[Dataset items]

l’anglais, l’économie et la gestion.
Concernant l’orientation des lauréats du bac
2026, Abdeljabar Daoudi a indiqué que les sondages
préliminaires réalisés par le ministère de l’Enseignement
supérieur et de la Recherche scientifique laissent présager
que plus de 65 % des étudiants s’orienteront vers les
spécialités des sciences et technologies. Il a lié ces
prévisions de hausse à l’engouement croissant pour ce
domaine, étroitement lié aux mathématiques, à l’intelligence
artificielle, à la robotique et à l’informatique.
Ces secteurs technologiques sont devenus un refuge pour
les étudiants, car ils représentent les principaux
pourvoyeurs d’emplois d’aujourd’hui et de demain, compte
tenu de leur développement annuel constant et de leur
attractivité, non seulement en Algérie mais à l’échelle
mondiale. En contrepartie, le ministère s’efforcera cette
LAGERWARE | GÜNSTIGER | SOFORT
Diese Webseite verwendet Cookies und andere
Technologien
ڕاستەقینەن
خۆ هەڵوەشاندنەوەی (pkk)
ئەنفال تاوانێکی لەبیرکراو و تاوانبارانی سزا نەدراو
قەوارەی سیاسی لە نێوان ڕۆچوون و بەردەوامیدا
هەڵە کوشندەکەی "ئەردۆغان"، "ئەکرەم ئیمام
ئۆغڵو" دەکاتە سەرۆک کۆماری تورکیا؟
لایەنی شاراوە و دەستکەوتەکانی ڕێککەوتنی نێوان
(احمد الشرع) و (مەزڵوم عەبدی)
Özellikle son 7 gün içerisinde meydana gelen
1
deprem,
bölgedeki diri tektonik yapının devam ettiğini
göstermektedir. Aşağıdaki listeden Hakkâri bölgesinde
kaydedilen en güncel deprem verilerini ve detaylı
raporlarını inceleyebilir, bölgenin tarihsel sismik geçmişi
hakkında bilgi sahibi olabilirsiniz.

§ Required action:
Every line from the one that contains "Özellikle son 7 gün içerisinde meydana gelen" down to and including the last line of the records above must be set down exactly, with nothing else.

§ Output for this task:
Özellikle son 7 gün içerisinde meydana gelen
1
deprem,
bölgedeki diri tektonik yapının devam ettiğini
göstermektedir. Aşağıdaki listeden Hakkâri bölgesinde
kaydedilen en güncel deprem verilerini ve detaylı
raporlarını inceleyebilir, bölgenin tarihsel sismik geçmişi
hakkında bilgi sahibi olabilirsiniz.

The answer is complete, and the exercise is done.